Return, word for word, every line starting at the line with "mask_w, mask_h, mask_svg." and ending at the final line of the entries; skip the pictures.

=== Exercise data ===

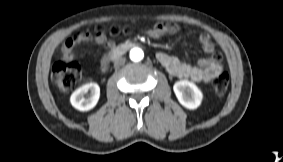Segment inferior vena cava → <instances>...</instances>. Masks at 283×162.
I'll use <instances>...</instances> for the list:
<instances>
[{
    "label": "inferior vena cava",
    "mask_w": 283,
    "mask_h": 162,
    "mask_svg": "<svg viewBox=\"0 0 283 162\" xmlns=\"http://www.w3.org/2000/svg\"><path fill=\"white\" fill-rule=\"evenodd\" d=\"M125 62H126V59L124 57H120L114 61V67L118 68L122 66Z\"/></svg>",
    "instance_id": "1"
}]
</instances>
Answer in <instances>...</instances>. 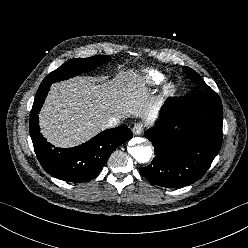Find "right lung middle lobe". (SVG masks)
<instances>
[{"label":"right lung middle lobe","mask_w":248,"mask_h":248,"mask_svg":"<svg viewBox=\"0 0 248 248\" xmlns=\"http://www.w3.org/2000/svg\"><path fill=\"white\" fill-rule=\"evenodd\" d=\"M110 56L97 55L89 58H76L61 67L51 72L41 84L54 83L61 80H66L71 77L77 76L83 72L91 70L103 63L110 61Z\"/></svg>","instance_id":"right-lung-middle-lobe-1"}]
</instances>
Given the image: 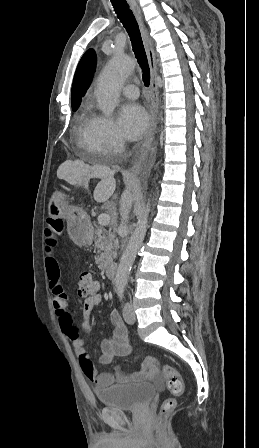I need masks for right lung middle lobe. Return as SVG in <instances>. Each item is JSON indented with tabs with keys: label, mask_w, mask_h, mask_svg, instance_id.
I'll list each match as a JSON object with an SVG mask.
<instances>
[{
	"label": "right lung middle lobe",
	"mask_w": 259,
	"mask_h": 448,
	"mask_svg": "<svg viewBox=\"0 0 259 448\" xmlns=\"http://www.w3.org/2000/svg\"><path fill=\"white\" fill-rule=\"evenodd\" d=\"M77 108H73V110L75 111Z\"/></svg>",
	"instance_id": "right-lung-middle-lobe-1"
}]
</instances>
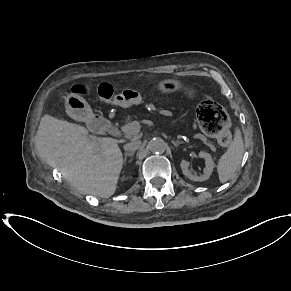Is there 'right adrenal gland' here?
<instances>
[{
    "label": "right adrenal gland",
    "mask_w": 291,
    "mask_h": 291,
    "mask_svg": "<svg viewBox=\"0 0 291 291\" xmlns=\"http://www.w3.org/2000/svg\"><path fill=\"white\" fill-rule=\"evenodd\" d=\"M124 163L126 162V160H127V157L129 156V157H131V159L133 160V156H134V152H129V153H124Z\"/></svg>",
    "instance_id": "obj_1"
}]
</instances>
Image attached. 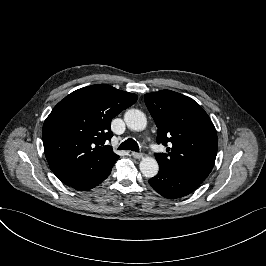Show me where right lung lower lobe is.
I'll use <instances>...</instances> for the list:
<instances>
[{
  "label": "right lung lower lobe",
  "mask_w": 266,
  "mask_h": 266,
  "mask_svg": "<svg viewBox=\"0 0 266 266\" xmlns=\"http://www.w3.org/2000/svg\"><path fill=\"white\" fill-rule=\"evenodd\" d=\"M112 167L102 171L101 173L95 174L93 176L84 178L83 180H81L78 183H75L73 185H70L72 188L76 189V190H88L91 189L93 187H95L96 185H98L100 182H102L104 179H106L110 172H111Z\"/></svg>",
  "instance_id": "1"
}]
</instances>
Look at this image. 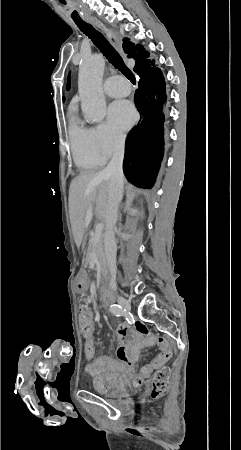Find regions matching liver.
<instances>
[{
    "mask_svg": "<svg viewBox=\"0 0 241 450\" xmlns=\"http://www.w3.org/2000/svg\"><path fill=\"white\" fill-rule=\"evenodd\" d=\"M110 178L102 172H81L71 182L69 210L72 232L77 248H80L93 212L104 224L109 218Z\"/></svg>",
    "mask_w": 241,
    "mask_h": 450,
    "instance_id": "liver-1",
    "label": "liver"
}]
</instances>
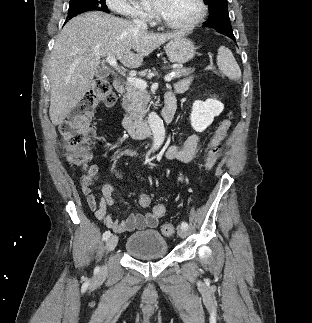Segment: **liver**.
Here are the masks:
<instances>
[{"instance_id": "obj_1", "label": "liver", "mask_w": 312, "mask_h": 323, "mask_svg": "<svg viewBox=\"0 0 312 323\" xmlns=\"http://www.w3.org/2000/svg\"><path fill=\"white\" fill-rule=\"evenodd\" d=\"M172 38H180V34H150L103 12H88L69 20L55 40L49 66L53 126L62 124L82 100L101 58L113 56L126 68H140L145 56Z\"/></svg>"}]
</instances>
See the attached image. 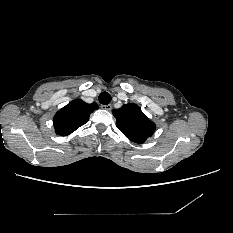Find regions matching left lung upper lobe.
Listing matches in <instances>:
<instances>
[{
    "label": "left lung upper lobe",
    "instance_id": "left-lung-upper-lobe-1",
    "mask_svg": "<svg viewBox=\"0 0 233 233\" xmlns=\"http://www.w3.org/2000/svg\"><path fill=\"white\" fill-rule=\"evenodd\" d=\"M117 128L131 141L142 144L155 131V124L136 104L129 103L113 110Z\"/></svg>",
    "mask_w": 233,
    "mask_h": 233
}]
</instances>
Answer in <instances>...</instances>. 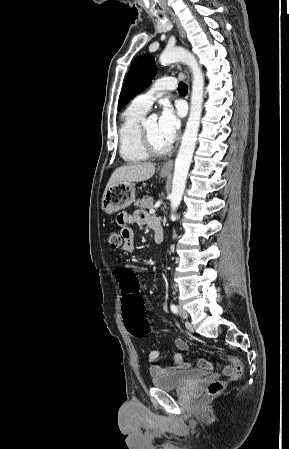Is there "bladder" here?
<instances>
[{
  "label": "bladder",
  "mask_w": 289,
  "mask_h": 449,
  "mask_svg": "<svg viewBox=\"0 0 289 449\" xmlns=\"http://www.w3.org/2000/svg\"><path fill=\"white\" fill-rule=\"evenodd\" d=\"M207 375L200 369H180L152 377L154 387L164 390H174L185 387Z\"/></svg>",
  "instance_id": "obj_1"
}]
</instances>
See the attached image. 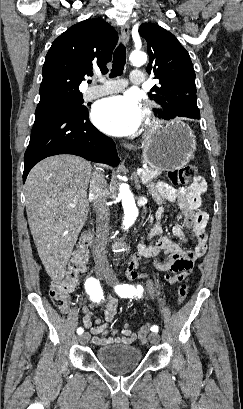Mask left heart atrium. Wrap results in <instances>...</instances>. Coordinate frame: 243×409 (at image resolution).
Here are the masks:
<instances>
[{"instance_id":"obj_1","label":"left heart atrium","mask_w":243,"mask_h":409,"mask_svg":"<svg viewBox=\"0 0 243 409\" xmlns=\"http://www.w3.org/2000/svg\"><path fill=\"white\" fill-rule=\"evenodd\" d=\"M92 118L103 132L126 136L139 129L145 119V111L137 96L126 94L99 101L94 107Z\"/></svg>"}]
</instances>
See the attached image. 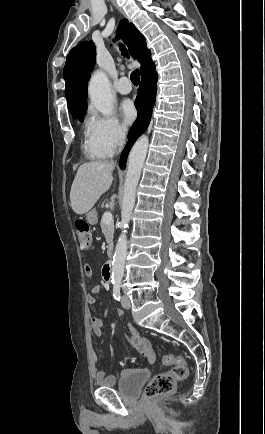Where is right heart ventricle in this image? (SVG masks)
<instances>
[{
    "label": "right heart ventricle",
    "mask_w": 265,
    "mask_h": 434,
    "mask_svg": "<svg viewBox=\"0 0 265 434\" xmlns=\"http://www.w3.org/2000/svg\"><path fill=\"white\" fill-rule=\"evenodd\" d=\"M85 146H86V149H87L86 136H85ZM93 158L99 159L98 157H94V155H93Z\"/></svg>",
    "instance_id": "right-heart-ventricle-1"
}]
</instances>
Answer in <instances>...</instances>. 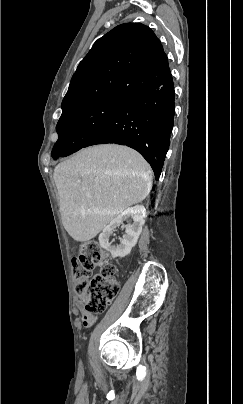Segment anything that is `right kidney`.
Wrapping results in <instances>:
<instances>
[{
    "mask_svg": "<svg viewBox=\"0 0 243 404\" xmlns=\"http://www.w3.org/2000/svg\"><path fill=\"white\" fill-rule=\"evenodd\" d=\"M146 210L144 206H134V208H127L125 212L119 214L115 220H112L106 228H104L102 234L99 236V244L101 248L110 252L112 258H125L130 254L133 246H136L137 240L142 232V226L144 224ZM131 220V224L125 226V234L120 240V244L118 246H112L111 242H109V238L111 234H113V230L123 224L125 220Z\"/></svg>",
    "mask_w": 243,
    "mask_h": 404,
    "instance_id": "ca27d5eb",
    "label": "right kidney"
}]
</instances>
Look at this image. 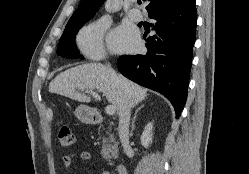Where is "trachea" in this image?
<instances>
[{
    "instance_id": "obj_1",
    "label": "trachea",
    "mask_w": 249,
    "mask_h": 174,
    "mask_svg": "<svg viewBox=\"0 0 249 174\" xmlns=\"http://www.w3.org/2000/svg\"><path fill=\"white\" fill-rule=\"evenodd\" d=\"M138 4H141V0H138Z\"/></svg>"
}]
</instances>
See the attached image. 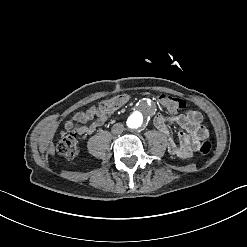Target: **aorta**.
Returning <instances> with one entry per match:
<instances>
[{"instance_id":"762f6f07","label":"aorta","mask_w":247,"mask_h":247,"mask_svg":"<svg viewBox=\"0 0 247 247\" xmlns=\"http://www.w3.org/2000/svg\"><path fill=\"white\" fill-rule=\"evenodd\" d=\"M143 117L139 113H134L132 116L129 117L127 123L128 126L132 129L139 128L142 125Z\"/></svg>"}]
</instances>
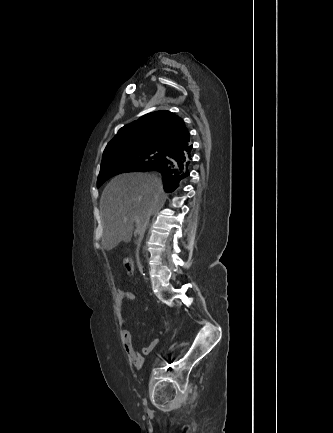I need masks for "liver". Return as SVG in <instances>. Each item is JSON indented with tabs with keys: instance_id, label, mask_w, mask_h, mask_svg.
Listing matches in <instances>:
<instances>
[{
	"instance_id": "6515ba94",
	"label": "liver",
	"mask_w": 333,
	"mask_h": 433,
	"mask_svg": "<svg viewBox=\"0 0 333 433\" xmlns=\"http://www.w3.org/2000/svg\"><path fill=\"white\" fill-rule=\"evenodd\" d=\"M161 180L149 173H126L116 176L102 192L101 219L104 228L102 248L110 251L120 242H130L134 218L142 229L145 218L153 215L165 202Z\"/></svg>"
}]
</instances>
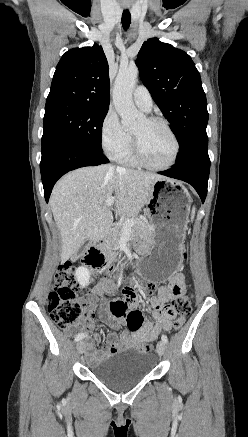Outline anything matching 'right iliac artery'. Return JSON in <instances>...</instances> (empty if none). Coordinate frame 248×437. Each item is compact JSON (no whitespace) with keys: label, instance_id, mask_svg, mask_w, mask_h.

===

### Written solution
I need masks for "liver". Return as SVG in <instances>. Each item is JSON indented with tabs with keys: instance_id, label, mask_w, mask_h, mask_svg.
Listing matches in <instances>:
<instances>
[{
	"instance_id": "6515ba94",
	"label": "liver",
	"mask_w": 333,
	"mask_h": 433,
	"mask_svg": "<svg viewBox=\"0 0 333 433\" xmlns=\"http://www.w3.org/2000/svg\"><path fill=\"white\" fill-rule=\"evenodd\" d=\"M161 180L149 173H126L116 176L102 192L101 219L104 228L102 248L110 251L120 242H130L134 218L142 229L145 218L153 215L165 202Z\"/></svg>"
}]
</instances>
Outline anything matching 'right iliac artery'. Return JSON in <instances>...</instances> (empty if none). Coordinate frame 248×437. Each item is compact JSON (no whitespace) with keys: label, instance_id, mask_svg, mask_w, mask_h.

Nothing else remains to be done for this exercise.